Diese Prozesse verfestigen sich aber auch in einem zunehmend schwieriger werdenden Wohnungsmarkt. Zu beobachten sind:

  • Segregationsprozesse, die Städte immer stärker in arme, wohlhabende und reiche Viertel aufspalten und sich dabei auch in ungleichen Infrastrukturen niederschlagen;
  • unzureichendes Angebot an preiswertem Wohnraum in Verbindung mit einem ständig schrumpfenden sozialen Wohnungsbestand, dem nicht durch Neubau und soziale Wohnungspolitik gegengesteuert wurde und wird;
  • immer weniger Sozialwohnungen;
  • Wohnungsbestände, die vielfach an private Investoren verkauft werden bzw. die in attraktiven Lagen liegen und wegen Gentrifizierungsprozessen Mieterhaushalten mit geringem Einkommen kaum noch zur Verfügung stehen;
  • ein eklatanter Wohnungsmangel bei kleinen Ein- bis Dreizimmerwohnungen;
  • ein starker Anstieg der Mietpreise in den Ballungsgebieten.

Die Grammatik sozialer Ungleichheit ändert sich, die Arbeitnehmerschaft wird aufgespalten, die Armut der unteren Einkommensgruppen hat sich verfestigt. Dabei beginnt die Zone der Verwundbarkeit bereits in der Mitte, bei Menschen, die um ihren Status fürchten und Ängste entwickeln. In dieser Mitte beginnen Abstiegsprozesse, die in extremer Armut und schließlich auch in Wohnungslosigkeit kumulieren können (Heinze 2011).

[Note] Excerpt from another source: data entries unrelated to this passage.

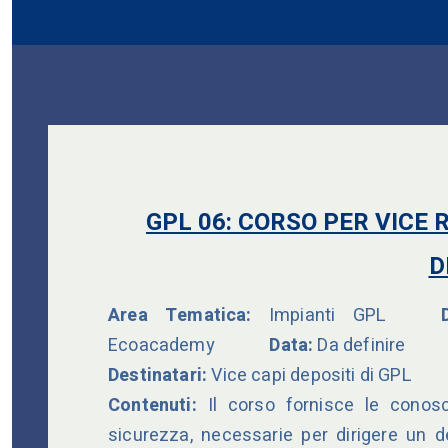
GPL 06:
CORSO PER VICE 
D
Area Tematica:
Impianti GPL
Dur
Ecoacademy
Data:
Da definire
Destinatari:
Vice capi depositi di GPL
Contenuti:
Il corso fornisce le conos
sicurezza, necessarie per dirigere un 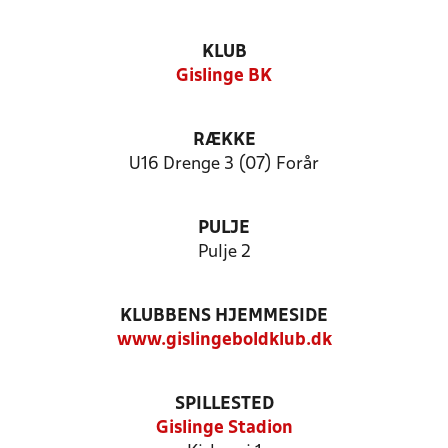
KLUB
Gislinge BK
RÆKKE
U16 Drenge 3 (07) Forår
PULJE
Pulje 2
KLUBBENS HJEMMESIDE
www.gislingeboldklub.dk
SPILLESTED
Gislinge Stadion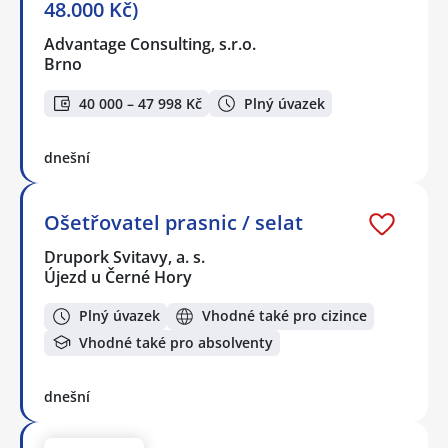
48.000 Kč)
Advantage Consulting, s.r.o.
Brno
40 000 – 47 998 Kč
Plný úvazek
dnešní
Ošetřovatel prasnic / selat
Drupork Svitavy, a. s.
Újezd u Černé Hory
Plný úvazek
Vhodné také pro cizince
Vhodné také pro absolventy
dnešní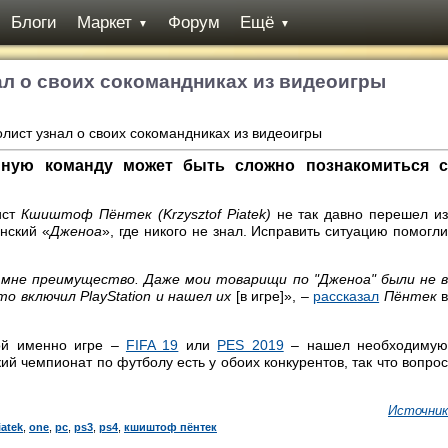
Блоги
Маркет
Форум
Ещё
▼
▼
л о своих сокомандниках из видеоигры
ную команду может быть сложно познакомиться с
ист
Кшиштоф Пёнтек (Krzysztof Piatek)
не так давно перешел и
янский «
Дженоа
», где никого не знал. Исправить ситуацию помогл
о мне преимущество. Даже мои товарищи по "Дженоа" были не в
то включил PlayStation и нашел их
[в игре]», –
рассказал
Пёнтек
в
кой именно игре –
FIFA 19
или
PES 2019
– нашел необходимую
й чемпионат по футболу есть у обоих конкурентов, так что вопрос
Источник
iatek
,
one
,
pc
,
ps3
,
ps4
,
кшиштоф пёнтек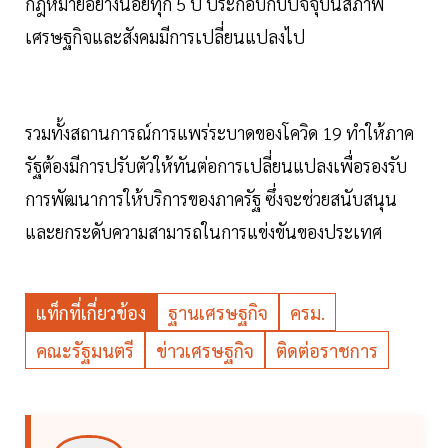
กฎหมายอย่างน้อยทุก 5 ปี ประกอบกับปัจจุบันสภาพ
เศรษฐกิจและสังคมมีการเปลี่ยนแปลงไป
รวมทั้งสถานการณ์การแพร่ระบาดของโควิด 19 ทำให้ภาค
รัฐต้องมีการปรับตัวให้ทันต่อการเปลี่ยนแปลงเพื่อรองรับ
การพัฒนาการให้บริการของภาครัฐ ซึ่งจะช่วยสนับสนุน
และยกระดับความสามารถในการแข่งขันของประเทศ
แท็กที่เกี่ยวข้อง
ฐานเศรษฐกิจ
ครม.
คณะรัฐมนตรี
ข่าวเศรษฐกิจ
ติดต่อราชการ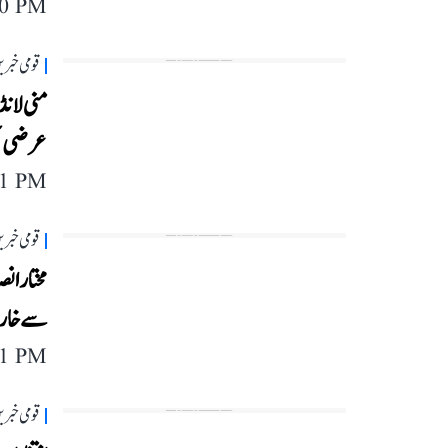
40 PM
قومی خبری
منی لانڈ
عرضی ب
11 PM
قومی خبری
مختار ان
سے خار
11 PM
قومی خبری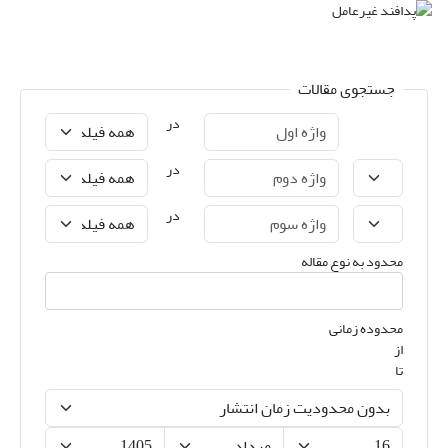
جستجوی مقالات
در
در
در
محدود به نوع مقاله
محدوده زمانی
از
تا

Sich verfestigende Ungleichheit und Drohungen mit Armut, die aus sozialen und ökonomischen Hintergründen resultieren, diskutiere ich in ihren Folgen und Konsequenzen für das individuelle Leben als "soziale Verwundbarkeiten" (Vogel 2009a/2009b), die, ungleich verteilt, Menschen unterschiedlich bedrohen. Mit diesem Begriff können vielfältige Belastungen analysiert werden, mit denen sich Menschen konfrontiert sehen. Verwundbarkeiten und soziale Ungleichheiten resultieren, neben den klassischen Kontexten, immer mehr auch aus den Fähigkeiten bzw. den eingeschränkten oder gar zerstörten Möglichkeiten, sich steigernden Belastungen aktiv zu begegnen, sie in eigener Zuständigkeit klein zu arbeiten und sie dabei zu bewältigen. Wohnungslose können hier als extremes Beispiel dafür gelten, wie Menschen sich immer weniger mit den sie bedrohenden und ausgrenzenden Kontexten arrangieren können und schließlich "auf der Straße landen".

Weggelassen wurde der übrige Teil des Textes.